La vallée du lotus rose

Kate McAlistair

Archipel

  • par (Libraire)
    28 février 2019

    Amis lecteurs, ne vous effrayez pas du nombre de pages de ce roman.
    Il va vous faire découvrir l'Inde, ses villes et bien plus encore.
    Ce roman est magnifiquement écrit!!!


  • Dépaysant

    Orpheline dès son plus jeune âge, la comtesse Tyler est confiée à son parrain, un archéologue de renommée mondiale. Obnubilé par la possible existence d’une cité perdue en Inde, celui-ci est très souvent absent, ce qui rend leur relation assez épisodique et distante. La jeune fille est donc étonnée lorsqu’il lui demande de le rejoindre en Inde, mais elle s’exécute. Sur place, elle découvre avec horreur qu’elle a été promise par son tuteur au baron Von Rosenheim, un homme abject et cruel, en échange de subventions pour ses recherches.

    Piégée auprès de ce monstre qu’elle déteste, elle trouve réconfort auprès de l’excentrique Olga Obolenski, une duchesse russe rencontrée sur le paquebot, et de ses deux prétendants. En effet, le cœur de la jeune fille est tiraillé. Il balance entre Jan Lukas, un bel américain intrépide et plein d’audace, et le prince Charu, qui fait battre son cœur anormalement vite. Elle se met à espérer et à rêver de liberté… Mais le baron a le bras long et n’entend pas la laisser lui échapper si facilement.

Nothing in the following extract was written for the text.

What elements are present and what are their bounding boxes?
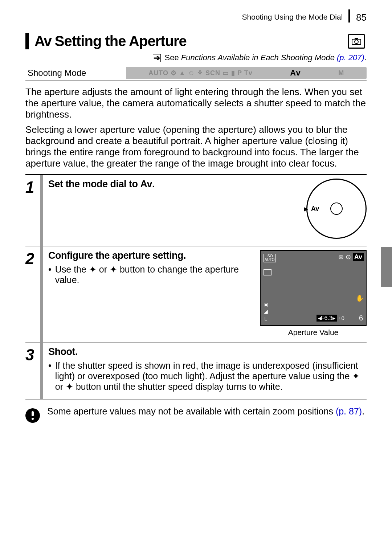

    Kate McAlistair nous offre de magnifiques descriptions de l’Inde, de ses odeurs, de ses paysages, de ses habitants… sa plume suffit à nous faire voyager. De plus, le contexte dans lequel elle a choisi d’implanter son récit est très intéressant : on est dans l’après-guerre, la révolte contre l’Empire britannique prend de l’ampleur et des changements s’annoncent !

    Outre la plume, ce sont les personnages qui m’ont scotchée. L’autrice réussit à les rendre crédibles et tellement vivants qu’une relation s’installe entre eux et le lecteur. Au point que j’en arrivais à avoir de vraies réactions épidermiques de haine pour certains… Elle ne leur épargne rien, surtout à Jezebel qui en bave du début à la fin… D’ailleurs, si cette dernière est touchante, il n’en reste pas moins qu’elle a un côté « oie blanche » assez fatigant.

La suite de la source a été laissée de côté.